"Sexual purity,” a young Christian virgin once told me, is the most radical commitment a soul can make. He called it a rebellion: against materialism, consumerism, and “the idea that anything can be bought and sold.” By purity he meant chastity: not just abstinence but a belief in sex as something apart from the world, even as sex literally creates our world.
In American life it is the ethos of evangelicalism, the largest and most enthusiastic religious movement in the United States, that has most influenced our conception of sex as sacred. Sacred, that is, in a very particular sense: as a deeply democratic form of communion, transcendental communication for the common folk. Not everybody can be a mystic, after all. American Christianity offers a humbler alternative, the love of Christ sentimentalized into sacred relations between a lawfully married man and woman. It restricts this bliss to those willing to conform to its romantic imagination, of course, but there is another, more startling consequence: the eroticization of the world, as every encounter with any frisson of sexual tension becomes suspect, a potential desecration of that which is most holy. Such sentiments are sometimes explained away as evidence of our Puritan roots. I prefer to think of them as the evangelical essence of American eroticism, the thrilling and terrifying conviction that sex really matters.

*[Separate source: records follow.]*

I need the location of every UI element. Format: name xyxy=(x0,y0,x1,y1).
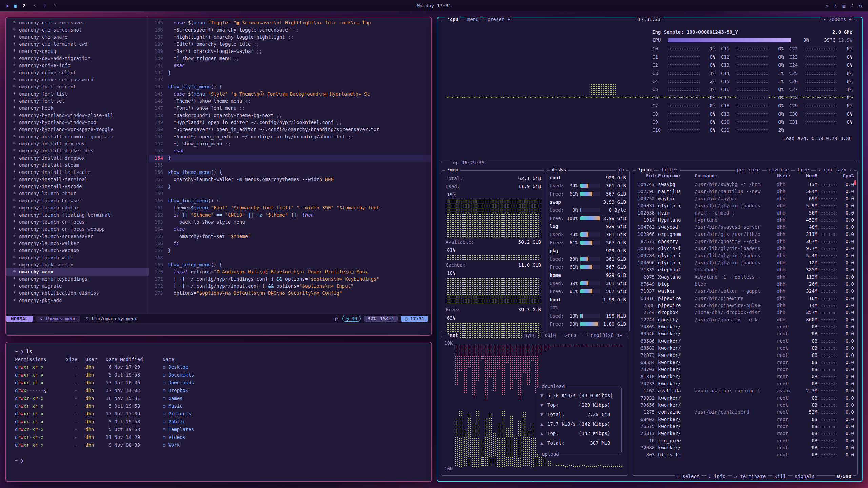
process-row[interactable]: 1914HyprlandHyprlanddhh453M0.0 xyxy=(635,217,854,224)
file-row[interactable]: *omarchy-hook xyxy=(6,105,149,112)
process-row[interactable]: 103684glycin-i/usr/lib/glycin-loadersdhh… xyxy=(635,245,854,252)
file-row[interactable]: *omarchy-install-dropbox xyxy=(6,155,149,162)
file-row[interactable]: *omarchy-pkg-add xyxy=(6,297,149,304)
file-row[interactable]: *omarchy-launch-floating-terminal- xyxy=(6,211,149,219)
file-name[interactable]: ❐Documents xyxy=(163,371,422,379)
process-row[interactable]: 803btrfs-trroot0B0.0 xyxy=(635,451,854,459)
file-name[interactable]: ❐Public xyxy=(163,418,422,426)
file-row[interactable]: *omarchy-cmd-terminal-cwd xyxy=(6,41,149,48)
process-row[interactable]: 79032kworker/root0B0.0 xyxy=(635,394,854,402)
process-row[interactable]: 102796nautilus/usr/bin/nautilus --newdhh… xyxy=(635,188,854,195)
file-row[interactable]: *omarchy-launch-or-focus xyxy=(6,219,149,226)
process-row[interactable]: 63816pipewire/usr/bin/pipewiredhh16M0.0 xyxy=(635,295,854,302)
terminal-window[interactable]: ~ ❯ ls Permissions Size User Date Modifi… xyxy=(5,342,432,482)
workspace-2[interactable]: 2 xyxy=(21,3,27,8)
app-icon[interactable]: ▣ xyxy=(14,3,16,8)
file-name[interactable]: ❐Desktop xyxy=(163,363,422,371)
file-row[interactable]: *omarchy-debug xyxy=(6,48,149,55)
net-interface[interactable]: ᵇ enp191s0 n▸ xyxy=(583,332,624,338)
file-name[interactable]: ❐Music xyxy=(163,402,422,410)
process-row[interactable]: 104696glycin-i/usr/lib/glycin-loadersdhh… xyxy=(635,259,854,266)
info-key[interactable]: ↓ info xyxy=(706,474,728,479)
tree-button[interactable]: tree xyxy=(795,167,811,172)
file-row[interactable]: *omarchy-menu xyxy=(6,268,149,276)
process-row[interactable]: 87573ghostty/usr/bin/ghostty --gtk-dhh36… xyxy=(635,238,854,245)
file-row[interactable]: *omarchy-font-set xyxy=(6,98,149,105)
process-row[interactable]: 2075XwaylandXwayland :1 -rootless -dhh11… xyxy=(635,273,854,281)
command-line[interactable] xyxy=(6,323,431,335)
net-sync-button[interactable]: sync xyxy=(522,332,538,338)
process-row[interactable]: 102638nvimnvim --embed .dhh56M0.0 xyxy=(635,209,854,217)
net-zero-button[interactable]: zero xyxy=(563,332,578,338)
file-row[interactable]: *omarchy-font-list xyxy=(6,90,149,98)
process-row[interactable]: 105031glycin-i/usr/lib/glycin-loadersdhh… xyxy=(635,202,854,209)
file-row[interactable]: *omarchy-drive-info xyxy=(6,62,149,69)
process-row[interactable]: 2144dropbox/home/dhh/.dropbox-distdhh357… xyxy=(635,309,854,316)
io-mode-button[interactable]: io xyxy=(616,167,626,172)
menu-button[interactable]: menu xyxy=(465,17,481,22)
file-row[interactable]: *omarchy-migrate xyxy=(6,283,149,290)
file-pane[interactable]: *omarchy-cmd-screensaver*omarchy-cmd-scr… xyxy=(6,17,149,314)
workspace-4[interactable]: 4 xyxy=(42,3,47,8)
select-key[interactable]: ↑ select xyxy=(675,474,702,479)
file-row[interactable]: *omarchy-launch-wifi xyxy=(6,254,149,261)
process-row[interactable]: 68584kworker/root0B0.0 xyxy=(635,359,854,366)
file-row[interactable]: *omarchy-install-terminal xyxy=(6,176,149,183)
process-row[interactable]: 76313kworker/root0B0.0 xyxy=(635,430,854,437)
file-row[interactable]: *omarchy-menu-keybindings xyxy=(6,276,149,283)
file-row[interactable]: *omarchy-launch-webapp xyxy=(6,247,149,254)
process-row[interactable]: 72088kworker/root0B0.0 xyxy=(635,444,854,451)
process-row[interactable]: 68586kworker/root0B0.0 xyxy=(635,338,854,345)
update-interval[interactable]: - 2000ms + xyxy=(821,17,854,22)
file-name[interactable]: ❐Games xyxy=(163,394,422,402)
process-row[interactable]: 104743swaybg/usr/bin/swaybg -i /homdhh13… xyxy=(635,181,854,188)
file-name[interactable]: ❐Templates xyxy=(163,426,422,433)
preset-button[interactable]: preset ✱ xyxy=(485,17,512,22)
proc-scrollbar-thumb[interactable] xyxy=(854,180,856,185)
file-row[interactable]: *omarchy-hyprland-window-close-all xyxy=(6,112,149,119)
file-row[interactable]: *omarchy-launch-editor xyxy=(6,204,149,211)
file-row[interactable]: *omarchy-launch-or-focus-webapp xyxy=(6,226,149,233)
net-auto-button[interactable]: auto xyxy=(542,332,558,338)
reverse-button[interactable]: reverse xyxy=(767,167,791,172)
process-row[interactable]: 1162avahi-daavahi-daemon: running [avahi… xyxy=(635,387,854,394)
code-pane[interactable]: 135 case $(menu "Toggle" "▣ Screensaver\… xyxy=(149,17,431,314)
process-row[interactable]: 74733kworker/root0B0.0 xyxy=(635,380,854,387)
network-icon[interactable]: ⇅ xyxy=(826,3,829,8)
process-row[interactable]: 1275containe/usr/bin/containerdroot53M0.… xyxy=(635,409,854,416)
process-row[interactable]: 68402kworker/root0B0.0 xyxy=(635,416,854,423)
file-name[interactable]: ❐Downloads xyxy=(163,379,422,387)
file-row[interactable]: *omarchy-hyprland-workspace-toggle xyxy=(6,126,149,133)
process-row[interactable]: 72073kworker/root0B0.0 xyxy=(635,352,854,359)
kill-key[interactable]: Kill xyxy=(772,474,788,479)
file-row[interactable]: *omarchy-dev-add-migration xyxy=(6,55,149,62)
per-core-button[interactable]: per-core xyxy=(735,167,762,172)
workspace-3[interactable]: 3 xyxy=(32,3,37,8)
keyboard-icon[interactable]: ▥ xyxy=(843,3,845,8)
file-name[interactable]: ❐Videos xyxy=(163,433,422,441)
process-row[interactable]: 74869kworker/root0B0.0 xyxy=(635,323,854,330)
file-row[interactable]: *omarchy-launch-about xyxy=(6,190,149,197)
file-row[interactable]: *omarchy-lock-screen xyxy=(6,261,149,268)
process-row[interactable]: 71835elephantelephantdhh385M0.0 xyxy=(635,266,854,273)
file-row[interactable]: *omarchy-install-chromium-google-a xyxy=(6,133,149,140)
file-row[interactable]: *omarchy-launch-walker xyxy=(6,240,149,247)
process-row[interactable]: 73703kworker/root0B0.0 xyxy=(635,366,854,373)
file-row[interactable]: *omarchy-cmd-screenshot xyxy=(6,26,149,34)
process-row[interactable]: 104762swayosd-/usr/bin/swayosd-serverdhh… xyxy=(635,224,854,231)
process-row[interactable]: 12244ghostty/usr/bin/ghostty --gtk-dhh86… xyxy=(635,316,854,323)
file-row[interactable]: *omarchy-drive-select xyxy=(6,69,149,76)
bluetooth-icon[interactable]: ᛒ xyxy=(834,3,837,8)
file-row[interactable]: *omarchy-cmd-screensaver xyxy=(6,19,149,26)
process-row[interactable]: 76575kworker/root0B0.0 xyxy=(635,423,854,430)
file-row[interactable]: *omarchy-install-docker-dbs xyxy=(6,147,149,155)
prompt-line-2[interactable]: ~ ❯ xyxy=(15,457,422,465)
signals-key[interactable]: signals xyxy=(793,474,817,479)
file-name[interactable]: ❐Pictures xyxy=(163,410,422,418)
file-row[interactable]: *omarchy-notification-dismiss xyxy=(6,290,149,297)
process-row[interactable]: 81310kworker/root0B0.0 xyxy=(635,373,854,380)
file-name[interactable]: ❐Work xyxy=(163,441,422,449)
filter-button[interactable]: filter xyxy=(659,167,680,172)
power-icon[interactable]: ⊙ xyxy=(859,3,862,8)
file-row[interactable]: *omarchy-cmd-share xyxy=(6,34,149,41)
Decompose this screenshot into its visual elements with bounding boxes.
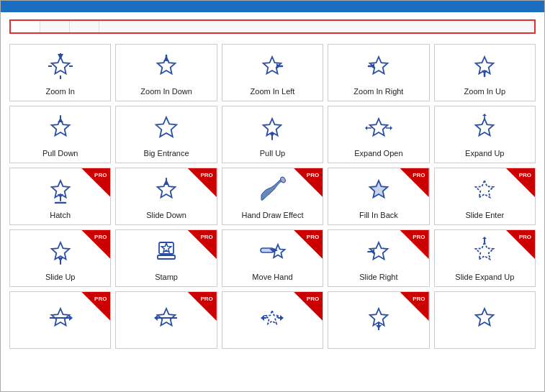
svg-marker-23 bbox=[269, 133, 275, 137]
effect-cell-row5-3[interactable]: PRO bbox=[222, 291, 323, 349]
effect-cell-slide-enter[interactable]: Slide EnterPRO bbox=[434, 168, 536, 225]
dialog-titlebar bbox=[1, 1, 544, 12]
effect-label-zoom-in-down: Zoom In Down bbox=[140, 87, 192, 96]
effect-label-zoom-in: Zoom In bbox=[46, 87, 75, 96]
effect-icon-zoom-in-down bbox=[152, 51, 181, 83]
effect-icon-zoom-in-left bbox=[258, 51, 287, 83]
effect-icon-stamp bbox=[152, 237, 181, 268]
effect-cell-zoom-in-left[interactable]: Zoom In Left bbox=[222, 44, 323, 101]
effect-cell-row5-5[interactable] bbox=[434, 291, 536, 349]
effect-label-slide-up: Slide Up bbox=[45, 273, 76, 281]
effect-label-zoom-in-right: Zoom In Right bbox=[353, 87, 403, 96]
effect-cell-slide-up[interactable]: Slide UpPRO bbox=[9, 229, 111, 287]
svg-marker-59 bbox=[261, 315, 264, 321]
tab-action[interactable] bbox=[99, 21, 128, 32]
effect-cell-pull-up[interactable]: Pull Up bbox=[222, 106, 323, 163]
effect-label-expand-open: Expand Open bbox=[354, 149, 402, 158]
effect-icon-slide-right bbox=[364, 237, 393, 268]
effect-icon-expand-up bbox=[470, 113, 499, 145]
content-area: Zoom In Zoom In Down Zoom In Left Zoom I… bbox=[1, 41, 544, 391]
effect-label-slide-right: Slide Right bbox=[359, 273, 397, 281]
effect-icon-row5-1 bbox=[46, 303, 75, 334]
svg-marker-38 bbox=[163, 181, 169, 185]
effect-label-hand-draw: Hand Draw Effect bbox=[241, 211, 303, 219]
effect-cell-slide-expand-up[interactable]: Slide Expand UpPRO bbox=[434, 229, 536, 287]
effect-label-stamp: Stamp bbox=[155, 273, 178, 281]
choose-effect-dialog: Zoom In Zoom In Down Zoom In Left Zoom I… bbox=[0, 0, 545, 392]
effect-cell-zoom-in[interactable]: Zoom In bbox=[9, 44, 111, 101]
effects-grid-area: Zoom In Zoom In Down Zoom In Left Zoom I… bbox=[1, 41, 544, 391]
effect-icon-big-entrance bbox=[152, 113, 181, 145]
pro-badge: PRO bbox=[294, 230, 323, 259]
pro-badge: PRO bbox=[294, 292, 323, 321]
svg-marker-61 bbox=[280, 315, 284, 321]
tab-bar bbox=[9, 19, 536, 34]
effect-cell-row5-2[interactable]: PRO bbox=[115, 291, 217, 349]
pro-badge: PRO bbox=[188, 292, 217, 321]
pro-badge: PRO bbox=[400, 292, 429, 321]
effect-cell-move-hand[interactable]: Move HandPRO bbox=[222, 229, 323, 287]
pro-badge: PRO bbox=[400, 168, 429, 197]
effect-icon-slide-down bbox=[152, 175, 181, 206]
effect-cell-hand-draw[interactable]: Hand Draw EffectPRO bbox=[222, 168, 323, 225]
effect-cell-zoom-in-up[interactable]: Zoom In Up bbox=[434, 44, 536, 101]
effect-cell-zoom-in-right[interactable]: Zoom In Right bbox=[328, 44, 429, 101]
effect-cell-zoom-in-down[interactable]: Zoom In Down bbox=[115, 44, 217, 101]
effect-cell-stamp[interactable]: StampPRO bbox=[115, 229, 217, 287]
effect-label-hatch: Hatch bbox=[50, 211, 71, 219]
effect-icon-pull-up bbox=[258, 113, 287, 145]
svg-marker-64 bbox=[376, 325, 382, 329]
pro-badge: PRO bbox=[506, 168, 535, 197]
effect-label-pull-up: Pull Up bbox=[260, 149, 285, 158]
effect-icon-zoom-in-right bbox=[364, 51, 393, 83]
pro-badge: PRO bbox=[294, 168, 323, 197]
svg-marker-28 bbox=[390, 126, 392, 130]
effect-label-zoom-in-left: Zoom In Left bbox=[251, 87, 295, 96]
effect-cell-fill-in-back[interactable]: Fill In BackPRO bbox=[328, 168, 429, 225]
svg-rect-44 bbox=[158, 255, 175, 259]
effect-cell-row5-4[interactable]: PRO bbox=[328, 291, 429, 349]
effect-icon-slide-up bbox=[46, 237, 75, 268]
pro-badge: PRO bbox=[188, 230, 217, 259]
effect-icon-row5-4 bbox=[364, 303, 393, 334]
effect-label-big-entrance: Big Entrance bbox=[144, 149, 189, 158]
tab-exit[interactable] bbox=[70, 21, 99, 32]
effect-label-slide-expand-up: Slide Expand Up bbox=[455, 273, 514, 281]
pro-badge: PRO bbox=[188, 168, 217, 197]
pro-badge: PRO bbox=[506, 230, 535, 259]
svg-marker-26 bbox=[365, 126, 367, 130]
effect-icon-hatch bbox=[46, 175, 75, 206]
tab-emphasis[interactable] bbox=[40, 21, 70, 32]
effect-label-pull-down: Pull Down bbox=[42, 149, 78, 158]
effect-cell-slide-down[interactable]: Slide DownPRO bbox=[115, 168, 217, 225]
svg-marker-19 bbox=[58, 119, 63, 122]
effect-cell-hatch[interactable]: HatchPRO bbox=[9, 168, 111, 225]
effect-icon-zoom-in bbox=[46, 51, 75, 83]
effect-cell-big-entrance[interactable]: Big Entrance bbox=[115, 106, 217, 163]
svg-marker-42 bbox=[58, 257, 63, 261]
effect-cell-expand-open[interactable]: Expand Open bbox=[328, 106, 429, 163]
effect-cell-slide-right[interactable]: Slide RightPRO bbox=[328, 229, 429, 287]
svg-marker-31 bbox=[482, 114, 487, 116]
pro-badge: PRO bbox=[81, 230, 110, 259]
effects-grid: Zoom In Zoom In Down Zoom In Left Zoom I… bbox=[9, 44, 536, 349]
effect-cell-row5-1[interactable]: PRO bbox=[9, 291, 111, 349]
effect-cell-pull-down[interactable]: Pull Down bbox=[9, 106, 111, 163]
effect-label-expand-up: Expand Up bbox=[465, 149, 504, 158]
effect-icon-row5-3 bbox=[258, 303, 287, 334]
effect-label-slide-down: Slide Down bbox=[146, 211, 186, 219]
effect-icon-hand-draw bbox=[258, 175, 287, 206]
effect-cell-expand-up[interactable]: Expand Up bbox=[434, 106, 536, 163]
effect-label-zoom-in-up: Zoom In Up bbox=[464, 87, 505, 96]
svg-marker-57 bbox=[154, 315, 158, 321]
effect-icon-move-hand bbox=[258, 237, 287, 268]
effect-label-move-hand: Move Hand bbox=[252, 273, 292, 281]
effect-icon-row5-2 bbox=[152, 303, 181, 334]
tab-entrance[interactable] bbox=[11, 21, 40, 32]
pro-badge: PRO bbox=[81, 168, 110, 197]
svg-marker-51 bbox=[482, 237, 487, 239]
effect-icon-row5-5 bbox=[470, 303, 499, 334]
effect-label-fill-in-back: Fill In Back bbox=[359, 211, 398, 219]
pro-badge: PRO bbox=[81, 292, 110, 321]
effect-icon-slide-expand-up bbox=[470, 237, 499, 268]
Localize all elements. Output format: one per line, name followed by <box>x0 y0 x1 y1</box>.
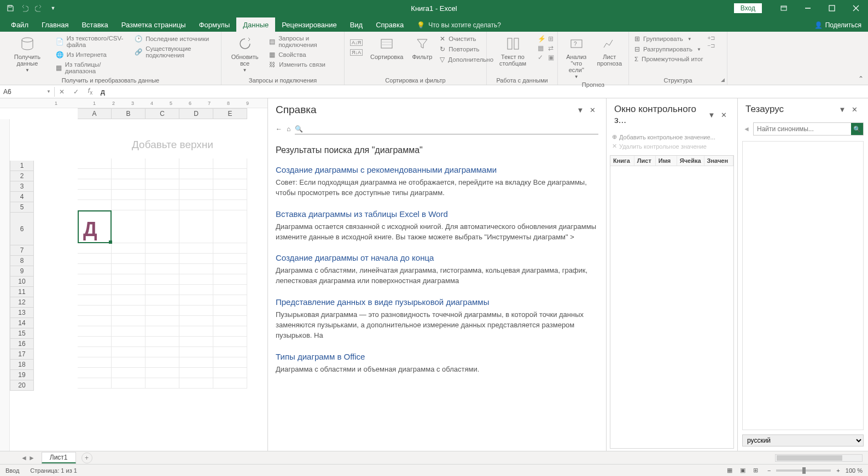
column-header[interactable]: C <box>145 108 179 119</box>
existing-conn-button[interactable]: 🔗Существующие подключения <box>132 44 218 60</box>
row-header[interactable]: 5 <box>10 202 34 213</box>
cell[interactable] <box>112 295 145 305</box>
cell[interactable] <box>145 357 179 368</box>
show-detail-icon[interactable]: +⊐ <box>708 35 715 41</box>
cell[interactable] <box>213 347 247 357</box>
cell[interactable] <box>179 169 213 179</box>
maximize-icon[interactable] <box>820 0 844 16</box>
cell[interactable] <box>179 357 213 368</box>
cell[interactable] <box>78 295 112 305</box>
tab-data[interactable]: Данные <box>236 17 275 32</box>
forecast-sheet-button[interactable]: Лист прогноза <box>594 34 625 68</box>
undo-icon[interactable] <box>19 2 31 14</box>
cell[interactable] <box>145 295 179 305</box>
sort-za-button[interactable]: Я↓А <box>348 48 365 57</box>
cell[interactable] <box>179 179 213 190</box>
fx-icon[interactable]: fx <box>83 87 97 96</box>
data-model-icon[interactable]: ▣ <box>548 54 554 61</box>
row-header[interactable]: 3 <box>10 181 34 192</box>
add-sheet-button[interactable]: + <box>81 453 92 463</box>
cell[interactable] <box>78 357 112 368</box>
relationships-icon[interactable]: ⇄ <box>548 44 554 52</box>
watch-column-header[interactable]: Лист <box>634 156 656 166</box>
cell[interactable] <box>179 316 213 326</box>
filter-button[interactable]: Фильтр <box>409 34 435 61</box>
cell[interactable] <box>179 243 213 254</box>
cell[interactable] <box>112 210 145 243</box>
cell[interactable] <box>179 305 213 316</box>
cell[interactable] <box>112 158 145 169</box>
cell[interactable] <box>112 347 145 357</box>
zoom-in-icon[interactable]: + <box>836 467 840 474</box>
help-result-link[interactable]: Создание диаграммы с рекомендованными ди… <box>276 165 598 174</box>
help-result-link[interactable]: Вставка диаграммы из таблицы Excel в Wor… <box>276 209 598 219</box>
cell[interactable] <box>179 210 213 243</box>
row-header[interactable]: 11 <box>10 287 34 297</box>
cell[interactable] <box>179 337 213 347</box>
help-search-input[interactable] <box>306 125 598 133</box>
get-data-button[interactable]: Получить данные▼ <box>3 34 51 74</box>
share-button[interactable]: 👤 Поделиться <box>808 18 868 32</box>
properties-button[interactable]: ▦Свойства <box>267 50 341 60</box>
cell[interactable] <box>213 285 247 295</box>
cell[interactable] <box>78 347 112 357</box>
cell[interactable] <box>213 326 247 337</box>
cell[interactable] <box>213 200 247 210</box>
row-header[interactable]: 1 <box>10 161 34 171</box>
cell[interactable] <box>179 368 213 378</box>
cell[interactable] <box>78 316 112 326</box>
tab-help[interactable]: Справка <box>369 17 410 32</box>
watch-column-header[interactable]: Имя <box>656 156 677 166</box>
cell[interactable] <box>213 337 247 347</box>
sheet-tab-1[interactable]: Лист1 <box>42 452 76 463</box>
cell[interactable] <box>145 305 179 316</box>
formula-input[interactable] <box>97 86 868 97</box>
cell[interactable] <box>213 368 247 378</box>
cell[interactable] <box>179 190 213 200</box>
cell[interactable] <box>213 243 247 254</box>
horizontal-scrollbar[interactable] <box>775 454 863 462</box>
watch-column-header[interactable]: Значен <box>704 156 733 166</box>
cell[interactable] <box>179 295 213 305</box>
row-header[interactable]: 12 <box>10 297 34 308</box>
row-headers[interactable]: 1234567891011121314151617181920 <box>10 161 34 451</box>
row-header[interactable]: 2 <box>10 171 34 181</box>
cell[interactable] <box>213 305 247 316</box>
column-header[interactable]: D <box>179 108 213 119</box>
name-box[interactable]: A6 ▼ <box>0 87 55 97</box>
column-header[interactable]: E <box>213 108 247 119</box>
cell[interactable] <box>179 200 213 210</box>
group-button[interactable]: ⊞Группировать▼ <box>632 34 706 44</box>
minimize-icon[interactable] <box>796 0 820 16</box>
cell[interactable] <box>112 243 145 254</box>
cell[interactable] <box>179 254 213 264</box>
sort-az-button[interactable]: А↓Я <box>348 38 365 47</box>
cancel-formula-icon[interactable]: ✕ <box>55 88 69 96</box>
what-if-button[interactable]: ? Анализ "что если"▼ <box>561 34 592 80</box>
help-pane-close-icon[interactable]: ✕ <box>586 106 598 114</box>
zoom-out-icon[interactable]: − <box>767 467 771 474</box>
from-table-button[interactable]: ▦Из таблицы/диапазона <box>54 60 130 75</box>
cell[interactable] <box>145 326 179 337</box>
cell[interactable] <box>78 337 112 347</box>
thesaurus-back-icon[interactable]: ◄ <box>742 125 751 133</box>
text-to-columns-button[interactable]: Текст по столбцам <box>490 34 535 68</box>
cell[interactable] <box>145 347 179 357</box>
add-watch-button[interactable]: ⊕Добавить контрольное значение... <box>610 132 734 142</box>
cell[interactable] <box>145 274 179 285</box>
cell[interactable] <box>213 210 247 243</box>
cell[interactable] <box>213 357 247 368</box>
cell[interactable] <box>179 274 213 285</box>
from-csv-button[interactable]: 📄Из текстового/CSV-файла <box>54 34 130 49</box>
cell[interactable] <box>78 285 112 295</box>
cell[interactable] <box>213 190 247 200</box>
row-header[interactable]: 6 <box>10 213 34 245</box>
cell[interactable] <box>112 200 145 210</box>
edit-links-button[interactable]: ⛓Изменить связи <box>267 60 341 69</box>
cell[interactable] <box>179 285 213 295</box>
cell[interactable] <box>213 295 247 305</box>
watch-pane-options-icon[interactable]: ▼ <box>706 111 718 119</box>
subtotal-button[interactable]: ΣПромежуточный итог <box>632 55 706 63</box>
tab-home[interactable]: Главная <box>35 17 75 32</box>
row-header[interactable]: 8 <box>10 256 34 266</box>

To be an evangelical is to believe in high stakes: at risk, every day, is eternity. At the same time, each new dawn brings with it the promise of salvation. Or, if one is already saved, the potential for the fabulous spectacle of another’s redemption; the possibility, even, of playing some small part in that greatest of dramas. This is a spiritual reality for believers, and it’s also a sexual reality, since sex is a more constant presence than the Holy Spirit itself. Not the act, of course, but the desire, bred into us by Eve’s original sin. The apple is always before us. But this constant temptation is also its own reward. By resisting it—by rebelling against the world as it is—the believer steps into a relationship with the divine, most satisfyingly embodied by one’s God-appointed and legally married soulmate. Visiting my young Christian virgin friend’s church one Sunday—a youthful congregation that meets in rented theater space on Broadway to share mainstream Christian pop and mild evangelicalism—I learned that those who stay pure would experience orgasms scientifically proven to be “600 percent” more intense than those experienced by secular lovers. I asked how this was tested. My friend told me I was missing the point.
In search of the point, I spent a week at the Battlecry Honor Academy in the tiny town of Garden Valley, Texas. I’d been sent by a magazine on assignment to learn about the political implications of the Academy and its founder, an evangelist named Ron Luce, a young rising star in the movement. Luce specializes in whipping up massive rallies of teenagers—he produces sensational, three-day affairs for five thousand people at a time throughout the year and around the country, and more events, for as many as seventy thousand, a few times annually—into a “wartime mentality” against what he describes as a secular conspiracy of advertising executives, clothing designers, film directors, and musicians. “Techno-terrorists” of mass media, he declares, are doing to the morality of a generation what Osama bin Laden did to the Twin Towers. “This is a real war,” Luce preaches. “This is not a metaphor!” But at the Honor Academy, a fundamentalist finishing school where Luce trains around eight hundred culture warriors a year, it is, of course: a metaphor for sex. The day-to-day battle at the coed campus is fought not against ad execs, but against one’s own desires.